George R. Packard
President, International University of Japan;
Director of the Reischauer Center for East Asian Studies at the School of Advanced International Studies (SAIS), Johns Hopkins University, President, U.S.-Japan Foundation
George R. Packard was dean of SAIS from 1979 to 1993 and is now director of the Edwin O. Reischauer Center for East Asian Studies as well as professor of East Asian studies at the school. He is also president of the International University of Japan. From 1965 to 1967, he was chief diplomatic correspondent for Newsweek. Prior to that, he served as special assistant to U.S. Ambassador to Japan Edwin O. Reischauer. In March of 1998, he was appointed president of the U.S.-Japan Foundation.
Packard Report - Aug. 1999
As hot summer days give way to cooler evenings, and autumn approaches, nearly every policy-maker and most smart journalists are on vacation, meaning that not much is happening in Washington. US-Japan relations remain on the same good track as last May, when Prime Minister Obuchi made his memorable visit to the city. Reports that Japan will participate in developing a theater missile defense system have been well received in the Pentagon and on Capitol Hill. There is watchful waiting to see if North Korea will be stupid enough to launch still another Taepodong missile.
Yet it would be wrong to say that nothing at all is happening in US-Japan relations. One of the extraordinary (though almost unnoticed) developments of this year is taking place not in the corridors of political or economic power but on baseball fields across the country. These are places where real Americans live, where families go to re-visit familiar rituals, where the heart and spirit of America are nourished and have their roots.
In the heartland of America, six Japanese pitchers are proving that they can not only play well in major league baseball, but that they have been totally accepted by their team-mates, their American fans, and the hardened journalists who call themselves sportswriters.
It has not always been easy for these athletes to gain such popularity. They were regarded as somehow different from their American counterparts: alien creatures speaking a strange language, isolated from their team-mates: with weird pitching motions. But Hideo Nomo showed such skill and dedication to the game that the barriers started coming down.

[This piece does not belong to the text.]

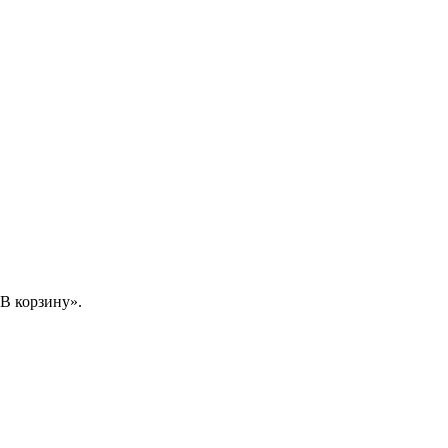
В корзину».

Still, when Hideki Irabu of the New York Yankees failed to hustle to cover first base on a ground ball to the first baseman during a meaningless spring training game, Yankees' owner, George Steinbrenner called him a terrible name: "Fat pussy toad." It is an expression most Americans have never heard before (and its Japanese translation must have been difficult!).

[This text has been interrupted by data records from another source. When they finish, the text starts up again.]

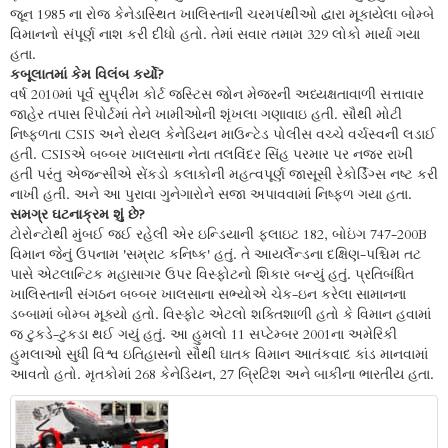
જૂન 1985 ના રોજ કેનેડાસ્થિત ખાલિસ્તાની ચરમપંથીઓ દ્વારા મૂકાયેલા બોમ્બે
વિમાનનો સંપૂર્ણ નાશ કરી દીધો હતો. તેમાં સવાર તમામ 329 લોકો માર્યા ગયા
હતા.
કબૂલાતમાં કેમ વિલંબ કર્યો?
વર્ષ 2010માં પૂર્વ સુપ્રીમ કોર્ટ જસ્ટિસ જોન મેજરની અધ્યક્ષતાવાળી સત્તાવાર
જાહેર તપાસ રિપોર્ટમાં તેને ખામીઓની શૃંખલા ગણાવાઇ હતી. સૌથી મોટી
નિષ્ફળતા CSIS અને રોયલ કેનેડિયન માઉન્ટેડ પોલીસ વચ્ચે વર્ચસ્વની લડાઈ
હતી. CSISએ બબ્બર ખાલસાના નેતા તલવિંદર સિંહ પરમાર પર નજર રાખી
હતી પરંતુ એજન્સીએ સેંકડો કલાકોની મહત્વપૂર્ણ જાસૂસી રેકોર્ડિંગ્સ નષ્ટ કરી
નાખી હતી. અને આ પુરાવા ગુનેગારોને સજા અપાવવામાં નિષ્ફળ ગયા હતા.
સમગ્ર ઘટનાક્રમ શું છે?
ટોરોન્ટોથી મુંબઈ જઈ રહેલી એર ઇન્ડિયાની ફ્લાઇટ 182, બોઇંગ 747-200B
વિમાન જેનું ઉપનામ 'સમ્રાટ કનિષ્ક' હતું. તે આયર્લેન્ડના દક્ષિણ-પશ્ચિમ તટ
પાસે એટલાન્ટિક મહાસાગર ઉપર વિસ્ફોટનો શિકાર બન્યું હતું. પ્રતિબંધિત
ખાલિસ્તાની સંગઠન બબ્બર ખાલસાના સભ્યોએ ચેક-ઇન કરેલા સામાનના
ડબ્બામાં બોમ્બ મૂક્યો હતો. વિસ્ફોટ એટલો શક્તિશાળી હતો કે વિમાન હવામાં
જ ટુકડે-ટુકડા થઈ ગયું હતું. આ હુમલો 11 સપ્ટેમ્બર 2001ના અમેરિકી
હુમલાઓ સુધી વિશ્વ ઇતિહાસનો સૌથી ઘાતક વિમાન આતંકવાદ કાંડ માનવામાં
આવતો હતો. મૃતકોમાં 268 કેનેડિયન, 27 બ્રિટિશ અને બાકીના ભારતીય હતા.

The point is that owners do not normally single out players for insults of this sort, and it struck me at the time that Irabu was picked on because he was Japanese.

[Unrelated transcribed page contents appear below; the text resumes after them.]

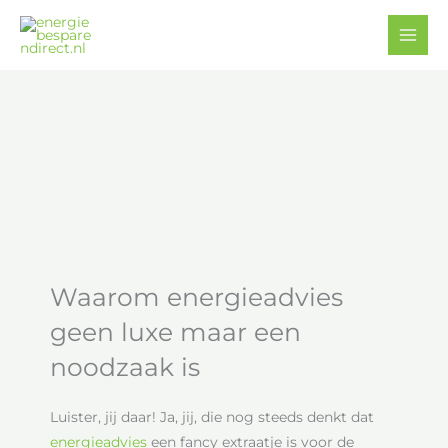
Ga
Facebook
YouTube
naar
de
inhoud
Waarom energieadvies
geen luxe maar een
noodzaak is
Luister, jij daar! Ja, jij, die nog steeds denkt dat
energieadvies
een fancy extraatje is voor de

Since that time, all six Japanese pitchers have performed reasonably well in their various assignments. Irabu has, in fact, become one of the more reliable starting pitchers for the Yankees; New York fans have come gradually to appreciate his contributions, and cheer for him as loudly as for any of the American pitchers on the team.
Even more astounding has been the role of Masato Yoshii with the New York Mets. In the past, there have been many times when Yoshii was on the brink of being released. At the beginning of August, he was fired from his job as a starting pitcher and assigned to relief work in the bullpen after a series of poor performances. But he returned as a starter on August 13 to fill in for an injured Met pitcher, and turned in two solid games for his team.
You have to understand that New York players and teams (Yankees and Mets) are judged more harshly by the local press than any other group of athletes. They are expected to win, and any thing less than victory is greeted by boos and angry criticism in the sports columns.
So here is what the tough-as-nails manager of the Mets, Bobby Valentine, had to say about Yoshii on August 19: "Yoshii is a true professional. There is no doubt in my mind that he understands competition as well as anyone in that clubhouse. He understands his job and what he has to do . . . There's no doubt he's made a major contribution to this team."
This quote is interesting not just because Yoshii made a remarkable come-back but also because Valentine is talking about him as if he were a normal American athlete - one of the boys. No longer is he treated as if he were special, different, alien, Japanese, but rather as a regular human being.
This may not seem surprising to those of us who have learned to speak each other's language and who have lived and worked in the other country. But it was only ten years ago that American "revisionists" told the world that the Japanese were somehow "different" and not to be trusted. And Japanese intellectuals such as Governor Shintaro Ishihara were only too happy to reinforce the image of the Japanese being "different" (and superior).
Several weeks ago, the Asahi Shimbun, in its "Tensei Jingo" column, reported on the suicide of the critic Jun Eto. The writer quoted Eto's assertion that he was "Japanese first of all, and a human being only second." This is an attitude which Japan, in its own interest, needs to get rid of as quickly as possible. The world needs to recognize the profoundly human qualities of the Japanese mind and spirit which have made them great.
And Americans need to stop viewing Japanese as exotic, strange or alien. It seems that a 34-year-old Japanese pitcher nearing the end of his career, has done more to bring the two peoples closer together than all the intellectuals on both sides.